Blogger Gean Machado disse...

Ótimos textos, os questionamentos evoluem, mesmo que a resposta seja totalmente diferente, não se descarta a solução anterior.
Talvez a dificuldade de isso tudo dar-se pela compreensão de enxergamos o mundo pela dimensão temporal. Reamente a melhor descrição de um movimento ou uma mudança é dada pelo tempo.
A física quântica funciona quando aplicada aos átomos e suas partes constituintes, como a relatividade geral é uma descrição testada e comprovada do espaço-tempo, quando, no entanto estas leis se encontram surge o conflito e o desentendimento, para descrever o que acontece dentro de um buraco negro ou como o universo era na época do Big Bang.
É esperar um pensamento novo e um novo comentário a respeito.

25/5/11 10:02  
Blogger raph disse...

É isso. E eu nem me atrevi a falar da relatividade geral, do efeito da gravidade na cruvatura do (espaço-)tempo, e muito menos na incerteza quântica... Há qualquer coisa de profundamente misteriosa que todos sentem que está para ser descoberta, como se houvéssemos encontrado as passadas de um dragão na areia, mas o dragão ainda não conseguimos ver.

Não há um dragão na minha garagem, mas há algum dragão cósmico a voar pelas estrelas e no interior dos átomos...

25/5/11 11:22  
Anonymous Ronaud disse...

Comment off-topic:

Só hoje, "por acauso" percebi no analytics que o teu blog enviou 65 visitas ao meu nos últimos 30 dias.
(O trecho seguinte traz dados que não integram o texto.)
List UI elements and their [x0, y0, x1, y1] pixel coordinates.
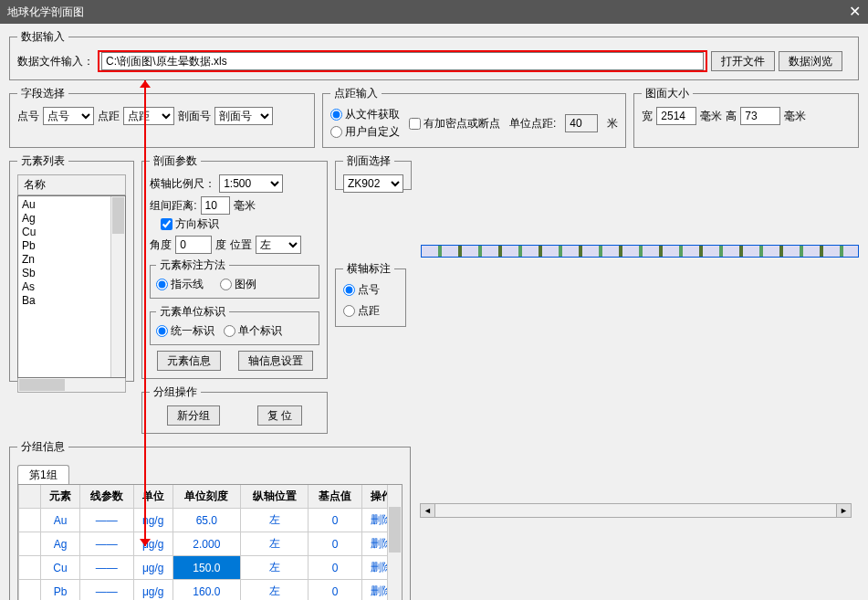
- height-unit: 毫米: [784, 109, 806, 124]
- axis-info-button[interactable]: 轴信息设置: [238, 351, 313, 371]
- dist-label: 点距: [98, 109, 120, 124]
- haxis-pointno-radio[interactable]: 点号: [343, 283, 380, 296]
- section-label: 剖面号: [178, 109, 211, 124]
- height-input[interactable]: [740, 107, 780, 125]
- list-item[interactable]: As: [22, 280, 121, 294]
- mark-line-radio[interactable]: 指示线: [156, 277, 204, 292]
- preview-hscroll[interactable]: ◄ ►: [420, 503, 852, 518]
- width-label: 宽: [642, 109, 653, 124]
- cell-base[interactable]: 0: [309, 532, 362, 556]
- cell-lineparam[interactable]: ——: [80, 532, 134, 556]
- group-info-legend: 分组信息: [17, 439, 68, 455]
- cell-elem[interactable]: Ag: [41, 532, 80, 556]
- pointno-select[interactable]: 点号: [43, 107, 94, 125]
- hscale-select[interactable]: 1:500: [219, 174, 283, 193]
- elem-info-button[interactable]: 元素信息: [157, 351, 221, 371]
- cell-unit[interactable]: μg/g: [133, 532, 173, 556]
- open-file-button[interactable]: 打开文件: [711, 51, 775, 71]
- group-ops-legend: 分组操作: [150, 384, 201, 400]
- mark-method-group: 元素标注方法 指示线 图例: [150, 258, 319, 299]
- unit-unified-radio[interactable]: 统一标识: [156, 323, 214, 339]
- element-list-group: 元素列表 名称 Au Ag Cu Pb Zn Sb As Ba: [9, 153, 134, 382]
- list-item[interactable]: Sb: [22, 267, 121, 280]
- angle-label: 角度: [150, 237, 172, 253]
- data-input-legend: 数据输入: [17, 29, 68, 45]
- unit-mark-legend: 元素单位标识: [156, 304, 229, 320]
- dist-select[interactable]: 点距: [123, 107, 174, 125]
- cell-scale[interactable]: 65.0: [173, 509, 240, 532]
- cell-unit[interactable]: μg/g: [133, 556, 173, 580]
- grp-dist-input[interactable]: [201, 196, 230, 215]
- chevron-left-icon[interactable]: ◄: [421, 504, 435, 517]
- cell-base[interactable]: 0: [309, 580, 362, 601]
- cell-elem[interactable]: Pb: [41, 580, 80, 601]
- section-select-legend: 剖面选择: [343, 153, 394, 169]
- group-info-group: 分组信息 第1组 元素 线参数 单位 单位刻度 纵轴位置 基点值 操作 Au——…: [9, 439, 411, 600]
- cell-ypos[interactable]: 左: [240, 556, 308, 580]
- unit-dist-input: [565, 114, 598, 132]
- close-icon[interactable]: ✕: [849, 0, 861, 24]
- group-ops-group: 分组操作 新分组 复 位: [141, 384, 328, 434]
- mark-legend-radio[interactable]: 图例: [220, 277, 256, 292]
- list-item[interactable]: Au: [22, 198, 121, 212]
- grp-dist-label: 组间距离:: [150, 198, 196, 214]
- group-table: 元素 线参数 单位 单位刻度 纵轴位置 基点值 操作 Au——ng/g65.0左…: [18, 485, 402, 600]
- pos-label: 位置: [230, 237, 252, 253]
- cell-scale[interactable]: 160.0: [173, 580, 240, 601]
- section-select[interactable]: 剖面号: [214, 107, 273, 125]
- unit-single-radio[interactable]: 单个标识: [224, 323, 282, 339]
- new-group-button[interactable]: 新分组: [167, 405, 220, 426]
- width-input[interactable]: [656, 107, 696, 125]
- cell-lineparam[interactable]: ——: [80, 556, 134, 580]
- dir-mark-checkbox[interactable]: 方向标识: [161, 216, 311, 232]
- list-item[interactable]: Cu: [22, 226, 121, 239]
- cell-unit[interactable]: μg/g: [133, 580, 173, 601]
- cell-unit[interactable]: ng/g: [133, 509, 173, 532]
- table-row[interactable]: Ag——μg/g2.000左0删除: [19, 532, 402, 556]
- element-list-vscroll[interactable]: [110, 196, 125, 377]
- pos-select[interactable]: 左: [256, 236, 301, 254]
- section-params-legend: 剖面参数: [150, 153, 201, 169]
- window-title: 地球化学剖面图: [7, 0, 84, 24]
- data-file-input[interactable]: [101, 52, 704, 70]
- table-row[interactable]: Au——ng/g65.0左0删除: [19, 509, 402, 532]
- cell-base[interactable]: 0: [309, 509, 362, 532]
- angle-input[interactable]: [175, 236, 212, 254]
- cell-ypos[interactable]: 左: [240, 580, 308, 601]
- section-select-group: 剖面选择 ZK902: [335, 153, 412, 190]
- cell-lineparam[interactable]: ——: [80, 580, 134, 601]
- cell-base[interactable]: 0: [309, 556, 362, 580]
- titlebar: 地球化学剖面图 ✕: [0, 0, 868, 24]
- unit-mark-group: 元素单位标识 统一标识 单个标识: [150, 304, 319, 345]
- data-input-group: 数据输入 数据文件输入： 打开文件 数据浏览: [9, 29, 859, 80]
- browse-data-button[interactable]: 数据浏览: [779, 51, 842, 71]
- table-row[interactable]: Cu——μg/g150.0左0删除: [19, 556, 402, 580]
- section-value-select[interactable]: ZK902: [343, 174, 403, 193]
- angle-unit: 度: [215, 237, 226, 253]
- cell-scale[interactable]: 150.0: [173, 556, 240, 580]
- chevron-right-icon[interactable]: ►: [836, 504, 851, 517]
- group-table-vscroll[interactable]: [387, 485, 402, 600]
- cell-ypos[interactable]: 左: [240, 509, 308, 532]
- from-file-radio[interactable]: 从文件获取: [330, 107, 400, 122]
- cell-scale[interactable]: 2.000: [173, 532, 240, 556]
- list-item[interactable]: Zn: [22, 253, 121, 267]
- user-def-radio[interactable]: 用户自定义: [330, 124, 400, 140]
- element-listbox[interactable]: Au Ag Cu Pb Zn Sb As Ba: [17, 195, 126, 378]
- dense-checkbox[interactable]: 有加密点或断点: [409, 116, 500, 132]
- table-row[interactable]: Pb——μg/g160.0左0删除: [19, 580, 402, 601]
- tab-group1[interactable]: 第1组: [17, 465, 69, 485]
- list-item[interactable]: Ba: [22, 294, 121, 308]
- list-item[interactable]: Pb: [22, 239, 121, 253]
- unit-dist-unit: 米: [607, 116, 618, 132]
- element-list-hscroll[interactable]: [17, 378, 126, 393]
- element-list-legend: 元素列表: [17, 153, 68, 169]
- haxis-dist-radio[interactable]: 点距: [343, 304, 380, 317]
- preview-area: [413, 153, 859, 439]
- cell-elem[interactable]: Au: [41, 509, 80, 532]
- reset-group-button[interactable]: 复 位: [257, 405, 302, 426]
- cell-elem[interactable]: Cu: [41, 556, 80, 580]
- list-item[interactable]: Ag: [22, 212, 121, 226]
- cell-ypos[interactable]: 左: [240, 532, 308, 556]
- cell-lineparam[interactable]: ——: [80, 509, 134, 532]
Muitíssimo obrigado pelo link!!!

Te acompanho pelo GReader e não havia notado :)

25/5/11 12:36  
Blogger raph disse...

Poxa, legal, bom saber. O que eu faço é colocar ali todos os blogs que visito com maior frequencia, então algumas das visitas podem ter sido as minhas :)

Abs!
raph

25/5/11 18:58  
Anonymous Dionisio Ribeiro disse...

sua analogia do tempo com as cedulas como unidade de comparação me faz lembrar do guia dos mochileiros. Em que o autor diz algo relacionado ao dinheiro. "Os seres humanos são pessoas engraçadas, eles vivem preocupados e frustrados devido as idas e vindas de uns pedaços de papel coloridos. Mas, o mais engraçado disso tudo e que os pedaços de papel na verdade nao se importam com nada disso, preferem viver suas vidas numa boa." acho uma metafora interessante que pode ser utilizada para o tempo... e o texto e so o que eu lembrei dele...
rsrs

28/5/11 23:01  
Blogger raph disse...

Pois é, Dionisio.

Mas o mais irônico é que são realmente apenas papeis coloridos, é tão somente nosso sistema de crença que lhes confere valor:

http://textosparareflexao.blogspot.com/2009/04/padrao-fe.html

Abs!
raph

30/5/11 11:09  
Anonymous Anônimo disse...

Existe apenas o presente o passado e o futuro nao existe é só criaçao da mente que esta a serviço do Ego. O ego é o 'eu falso' q todos nos temos q dissolver, para que existe em nós a nossa verdadeira essência do Ser. O ego vive da dualidade ele so sobrevive divido por isso nao vivemos o (momento)presente e sempre estamos ora no passado ora no futuro, estamos sendo enganado a vida inteira co essa ilusão. O presente é um caminho muito estreito entre o passado e o futuro, o presente é o q realmente existe. O presente é o caminho estreito que Jesus fala Bíblia para que alguém consiga ir para o Reino do Céu. Leia o livro O Poder do Agora lá está bem explicado isto q falei acima.